Input records START

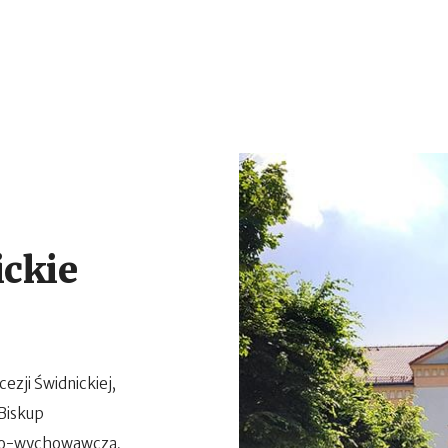
ickie
zji Świdnickiej,
Biskup
kowo-wychowawczą,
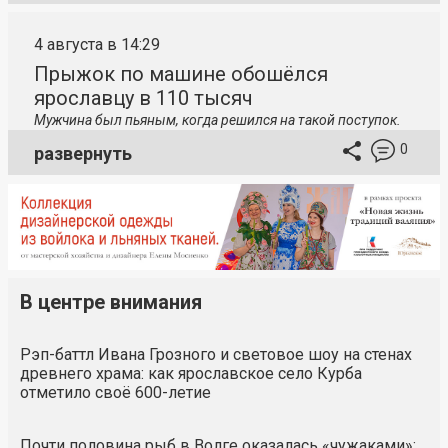
4 августа в 14:29
Прыжок по машине обошёлся
ярославцу в 110 тысяч
Мужчина был пьяным, когда решился на такой поступок.
0
развернуть
В центре внимания
Рэп-баттл Ивана Грозного и световое шоу на стенах
древнего храма: как ярославское село Курба
отметило своё 600-летие
Почти половина рыб в Волге оказалась «чужаками»:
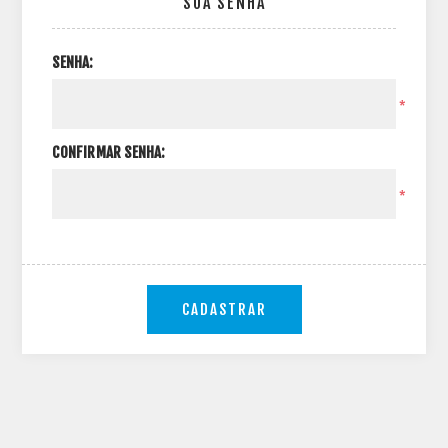
SUA SENHA
SENHA:
*
CONFIRMAR SENHA:
*
CADASTRAR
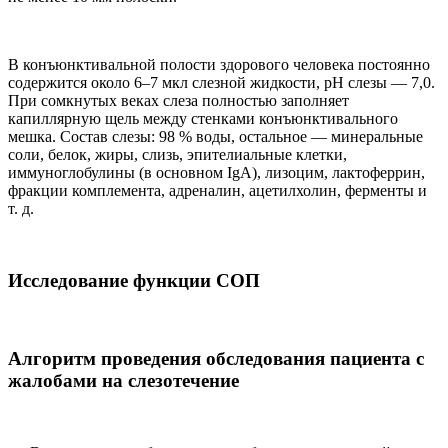
В конъюнктивальной полости здорового человека постоянно
содержится около 6–7 мкл слезной жидкости, pH cлезы — 7,0.
При сомкнутых веках слеза полностью заполняет
капиллярную щель между стенками конъюнктивального
мешка. Состав слезы: 98 % воды, остальное — минеральные
соли, белок, жиры, слизь, эпителиальные клетки,
иммуноглобулины (в основном IgA), лизоцим, лактоферрин,
фракции комплемента, адреналин, ацетилхолин, ферменты и
т. д.
Исследование функции СОП
Алгоритм проведения обследования пациента с
жалобами на слезотечение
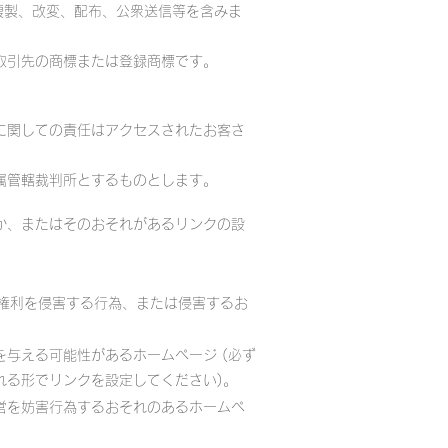
複製、改変、配布、公衆送信等を含みま
取引先の商標または登録商標です。
に関しての責任はアクセスされたお客さ
属管轄裁判所とするものとします。
か、またはそのおそれがあるリンクの設
の権利を侵害する行為、または侵害するお
与える可能性があるホームページ (必ず
れる形でリンクを設定してください)。
営を妨害行為するおそれのあるホームペ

Input records END

▶ Task details
Every entry above, pictures excluded, needs to be duplicated exactly.

▶ Answer box
ickie
zji Świdnickiej,
Biskup
kowo-wychowawczą,
4 августа в 14:29
Прыжок по машине обошёлся
ярославцу в 110 тысяч
Мужчина был пьяным, когда решился на такой поступок.
0
развернуть
В центре внимания
Рэп-баттл Ивана Грозного и световое шоу на стенах
древнего храма: как ярославское село Курба
отметило своё 600-летие
Почти половина рыб в Волге оказалась «чужаками»:
SUA SENHA
SENHA:
*
CONFIRMAR SENHA:
*
CADASTRAR
В конъюнктивальной полости здорового человека постоянно
содержится около 6–7 мкл слезной жидкости, pH cлезы — 7,0.
При сомкнутых веках слеза полностью заполняет
капиллярную щель между стенками конъюнктивального
мешка. Состав слезы: 98 % воды, остальное — минеральные
соли, белок, жиры, слизь, эпителиальные клетки,
иммуноглобулины (в основном IgA), лизоцим, лактоферрин,
фракции комплемента, адреналин, ацетилхолин, ферменты и
т. д.
Исследование функции СОП
Алгоритм проведения обследования пациента с
жалобами на слезотечение
複製、改変、配布、公衆送信等を含みま
取引先の商標または登録商標です。
に関しての責任はアクセスされたお客さ
属管轄裁判所とするものとします。
か、またはそのおそれがあるリンクの設
の権利を侵害する行為、または侵害するお
与える可能性があるホームページ (必ず
れる形でリンクを設定してください)。
営を妨害行為するおそれのあるホームペ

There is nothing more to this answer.